Hari ini, Rabu, 14/08 saya pun kembali ke RS Kanker Dharmais, akan menemui peneliti yang sedianya menerima saya untuk membicarakan soal rencana kemoterapi saya dengan obat terbaru yang amat keras. Perempuan muda belia itu berjanji menemui saya di klinik dokter spesialis kemoterapi pada pagi hari. Jadi sengaja saya berangkat pukul enam dari rumah sebab saya pun harus menjumpai onkologis saya serta difisoterapi. Libur lebaran seminggu mengharuskan saya menyelesaikan semuanya sehari ini. Tangan saya yang membengkak tidak pernah menjadi lembek, kaku dan keras selalu sehingga saya membutuhkan mesin fisioterapi. Barangkali pasalnya saya kebanyakan menggunakan tangan saya selama persiapan hari raya kemarin meski sebagian besar sudah dikerjakan anak-anak saya. Semisal memasak hidangan hari raya seperti ini :
Hidangan olahan anak-anak saya itu sedikitnya saya awasi pembuatannya. Untuk itu tangan saya ikut meracik bahan dan bumbunya. Maka kini beginilah akibatnya. Saya langsung teringat pasien di kubikel sebelah yang saya tempati sebelum libur hari raya. Tangannya yang keras dan kaku dipersalahkan salah seorang perawat sebagai akibat pekerjaannya mengiris-iris bawang merah di dapur menghadapi hari raya. Tak ada bedanya dengan keadaan saya kini. Apa boleh buat.
Perawat fisioterapi yang bertugas belum banyak. Saya ditangani oleh orang yang belum pernah saya kenal meski selalu bertemu. Beliau termasuk tipe perawat yang penuh perhatian, karenanya banyak mengomentari kondisi pasien dan memberikan nasehat. Khusus untuk kondisi lengan saya beliau bilang tak akan pernah pulih lagi selamanya. Artinya yang sudah terkena pembengkakan akan tetap lebih besar dibandingkan yang sehat. Saya diminta mencari tahu apa sebabnya kepada dokter bedah onkologis saya, karena beliau menganggap tak bisa menerangkan dengan tepat hal ini kepada pasien. Sama halnya dengan jawabannya pada pasien pasca histerektomi (pengangkatan kandungan) yang mengeluhkan sulit buang air kecil meski telah dibantu dengan kateter.
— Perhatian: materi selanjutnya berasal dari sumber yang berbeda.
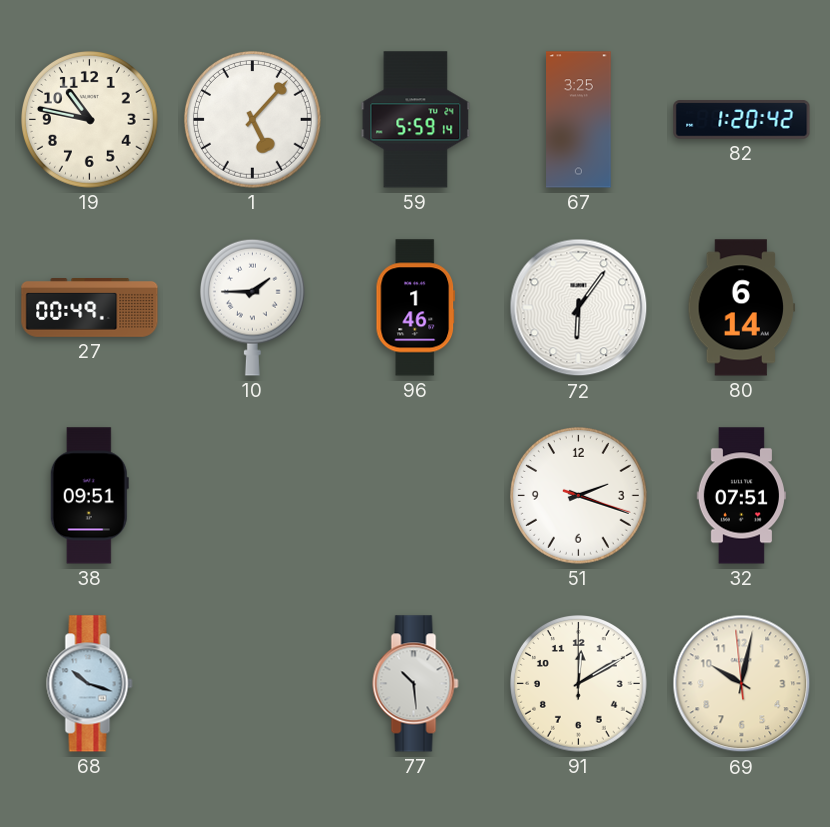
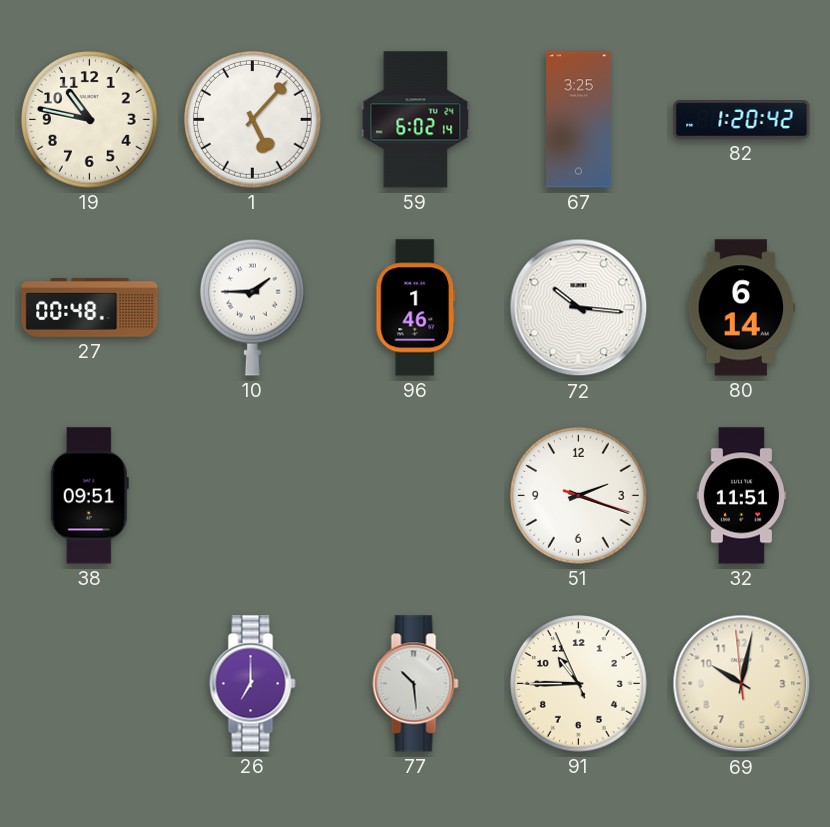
59: 5:59 -> 6:02
27: 00:49 -> 00:48
72: 6:06 -> 10:16
32: 07:51 -> 11:51
68: 10:18 -> none
26: none -> 7:00
91: 12:10 -> 10:44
Ibu berpenampilan sederhana itu diminta menghadap perawat di ruang perawatannya ketika dioperasi dulu, sebab katanya mereka yang wajib mengajari pasien sampai paham benar. Berkali-kali itu ditekankan kepada si ibu hingga kelihatan seperti tak sabaran. Saya tersenyum kecut mendengarkannya. Begitulah suasana di ruang fisioterapi, pasien dibaringkan di satu kamar besar yang di antara masing-masingnya dibatasi oleh tirai kain sebagai penyekat. Jadi rahasia pasien mudah terbongkar. Ruangan itu pun menjadi semacam ruang publik jua.
Selesai difisioterapi saya beralih ke klinik onkologi, untuk berpesan kepada perawat bahwa saya harus menjumpai peneliti dulu sebelum menghadap dokter saya. Jadi andaikata nama saya dipanggil saya belum nampak, saya minta digeser ke nomor terakhir. Dengan santai perawat mengatakan saya hanya perlu lapor diri saja nantinya. Agaknya perawat sudah hafal betul kepada saya meski saya terbilang pasien baru di situ sejak dokter membawa saya pindah RS dari kampung.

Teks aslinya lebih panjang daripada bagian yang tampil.